I assumed an analog meter would not work with a digital signal.


----------



## jablonski (May 29, 2010)

Wow thanks for all the info guys! I'll work on it on tomorrow's evening shift. I'll double check the parameters, and do some research on line and load reactors. Both of them are on the same wall as the VFD, so only a couple feet apart. Bypassing the VFD is out of question until we are shut down again. 

Learning everyday!


----------



## John Valdes (May 17, 2007)

joethemechanic said:


> What do you think of analog meters on a vfd output?
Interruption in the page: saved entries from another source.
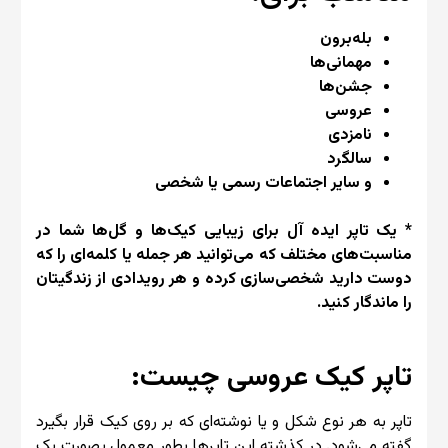
بله‌برون
مهمانی‌ها
جشن‌ها
عروسی
نامزدی
سالگرد
و سایر اجتماعات رسمی یا شخصی
* یک تاپر ایده آل برای زیبایی کیک‌ها و گل‌ها شما در
مناسبت‌های مختلف که می‌توانید هر جمله یا کلمه‌ای را که
دوست دارید شخصی‌سازی کرده و هر رویدادی از زندگیتان
را ماندگار کنید.
تاپر کیک عروسی چیست:
تاپر به هر نوع شکل و یا نوشته‌ای که بر روی کیک قرار بگیرد
گفته می‌شود. در کذشته این تاپرها بطور معمول بصورت یک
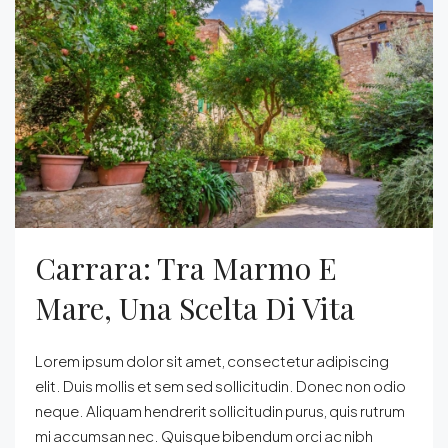
Carrara: Tra Marmo E
Mare, Una Scelta Di Vita
Lorem ipsum dolor sit amet, consectetur adipiscing
elit. Duis mollis et sem sed sollicitudin. Donec non odio
neque. Aliquam hendrerit sollicitudin purus, quis rutrum
mi accumsan nec. Quisque bibendum orci ac nibh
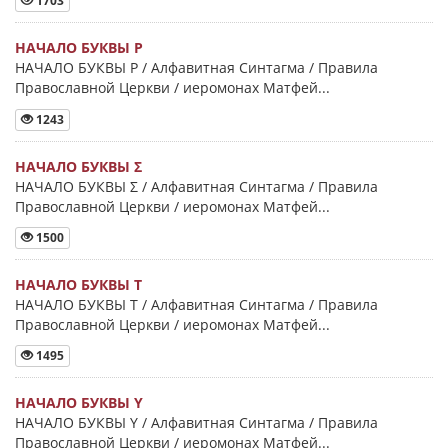
1703
НАЧАЛО БУКВЫ Ρ
НАЧАЛО БУКВЫ Ρ / Алфавитная Синтагма / Правила
Православной Церкви / иеромонах Матфей...
1243
НАЧАЛО БУКВЫ Σ
НАЧАЛО БУКВЫ Σ / Алфавитная Синтагма / Правила
Православной Церкви / иеромонах Матфей...
1500
НАЧАЛО БУКВЫ Τ
НАЧАЛО БУКВЫ Τ / Алфавитная Синтагма / Правила
Православной Церкви / иеромонах Матфей...
1495
НАЧАЛО БУКВЫ Y
НАЧАЛО БУКВЫ Y / Алфавитная Синтагма / Правила
Православной Церкви / иеромонах Матфей...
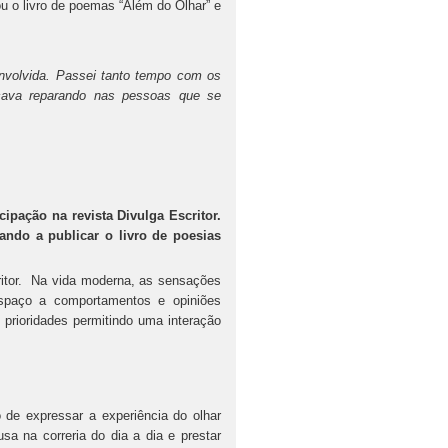
u o livro de poemas “Além do Olhar” e
envolvida. Passei tanto tempo com os
icava reparando nas pessoas que se
ipação na revista Divulga Escritor.
ando a publicar o livro de poesias
itor. Na vida moderna, as sensações
paço a comportamentos e opiniões
prioridades permitindo uma interação
 de expressar a experiência do olhar
sa na correria do dia a dia e prestar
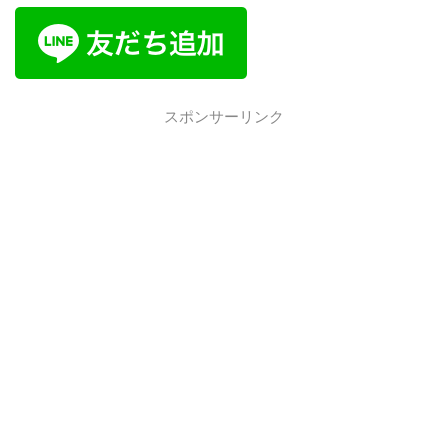
スポンサーリンク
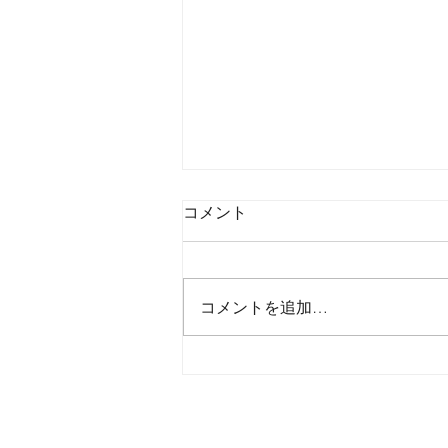
コメント
コメントを追加…
2026年8月7日金曜日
We cannot let this question go. "How can an analog meter measure a simulated digital sign wave"? (Thats what a VFD produces). Or any digital output? Is Joe f***ing with us? Or is he nuts?
I say it cannot be done. A digital meter would be required.
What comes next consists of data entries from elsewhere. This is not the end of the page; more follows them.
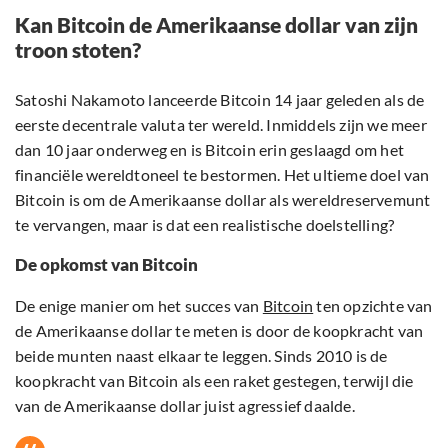
Kan Bitcoin de Amerikaanse dollar van zijn
troon stoten?
Satoshi Nakamoto lanceerde Bitcoin 14 jaar geleden als de
eerste decentrale valuta ter wereld. Inmiddels zijn we meer
dan 10 jaar onderweg en is Bitcoin erin geslaagd om het
financiële wereldtoneel te bestormen. Het ultieme doel van
Bitcoin is om de Amerikaanse dollar als wereldreservemunt
te vervangen, maar is dat een realistische doelstelling?
De opkomst van Bitcoin
De enige manier om het succes van
Bitcoin
ten opzichte van
de Amerikaanse dollar te meten is door de koopkracht van
beide munten naast elkaar te leggen. Sinds 2010 is de
koopkracht van Bitcoin als een raket gestegen, terwijl die
van de Amerikaanse dollar juist agressief daalde.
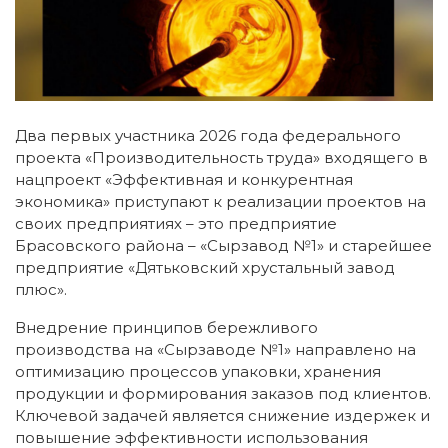
Два первых участника 2026 года федерального
проекта «Производительность труда» входящего в
нацпроект «Эффективная и конкурентная
экономика» приступают к реализации проектов на
своих предприятиях – это предприятие
Брасовского района – «Сырзавод №1» и старейшее
предприятие «Дятьковский хрустальный завод
плюс».
Внедрение принципов бережливого
производства на «Сырзаводе №1» направлено на
оптимизацию процессов упаковки, хранения
продукции и формирования заказов под клиентов.
Ключевой задачей является снижение издержек и
повышение эффективности использования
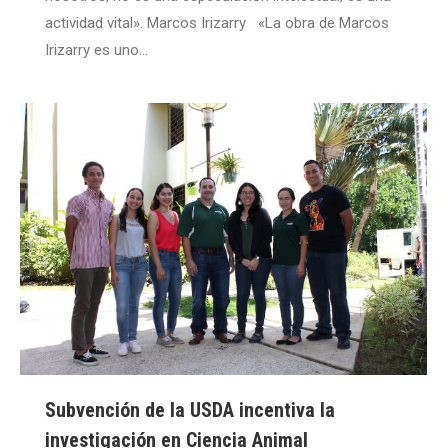
actividad vital». Marcos Irizarry «La obra de Marcos
Irizarry es uno…
Subvención de la USDA incentiva la
investigación en Ciencia Animal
One note: Scopes are analog and they are the very best at reading digital and analog signals.


----------



## ilikepez (Mar 24, 2011)

I believe an analog multimeter rectifies the AC wave then applies a correction factor. As far as I know it doesn't matter that the VFD is producing a stepped AC wave. The analog meter just rectifies it and spits it out.


----------



## John Valdes (May 17, 2007)

ilikepez said:


> I believe an analog multimeter rectifies the AC wave then applies a correction factor. As far as I know it doesn't matter that the VFD is producing a stepped AC wave. The analog meter just rectifies it and spits it out.
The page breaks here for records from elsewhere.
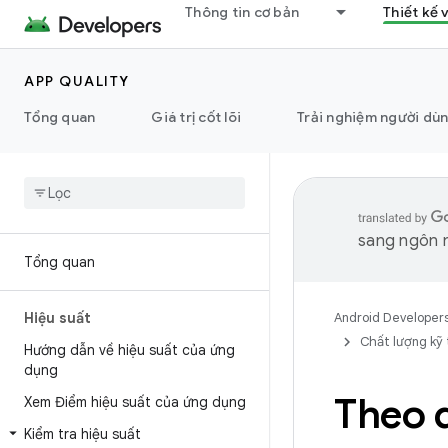
Thông tin cơ bản
Thiết kế 
APP QUALITY
Tổng quan
Giá trị cốt lõi
Trải nghiệm người dù
sang ngôn n
Tổng quan
Hiệu suất
Android Developer
Chất lượng kỹ
Hướng dẫn về hiệu suất của ứng
dụng
Theo d
Xem Điểm hiệu suất của ứng dụng
Kiểm tra hiệu suất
Where the hell is Jraef when you need him. The stepped wave is DC and is digital. It is a simulated sign wave. Not a true AC sign wave.
I wish I had a drive here/present to check. I am certain the analog meter would be of no use on the drive output.
And where is the Mechanic that started this sh**? :laughing:


----------



## nolabama (Oct 3, 2007)

John Valdes said:


> Where the hell is Jraef when you need him. The stepped wave is DC and is digital. It is a simulated sign wave. Not a true AC sign wave.
> I wish I had a drive here/present to check. I am certain the analog meter would be of no use on the drive output.
> And where is the Mechanic that started this sh**? :laughing:


Are you saying my simpson wont see the voltage coming out of my powerflexes?


----------



## oliquir (Jan 13, 2011)

analog meter is just a coil which react to intensity of electric signal it doesnt care at all about the form of the wave. if an analog meter doesnt work on the output of vfd then motors would not work also


----------



## nolabama (Oct 3, 2007)

oliquir said:


> analog meter is just a coil which react to intensity of electric signal it doesnt care at all about the form of the wave. if an analog meter doesnt work on the output of vfd then motors would not work also


I was holding off on asking the how does the motor see it question.


----------



## jmsmith (Sep 10, 2011)

oliquir said:


> analog meter is just a coil which react to intensity of electric signal it doesnt care at all about the form of the wave. if an analog meter doesnt work on the output of vfd then motors would not work also


Not necessarily true... You might see something on that meter, but chances are it will NOT be the true voltage. Motor doesn't care about clipping, etc. Analog meter does! That is why they only analog equipment I have ever seen used on a drive is a scope... Other than that, DIGITAL equipment is recommended for drive troubleshooting.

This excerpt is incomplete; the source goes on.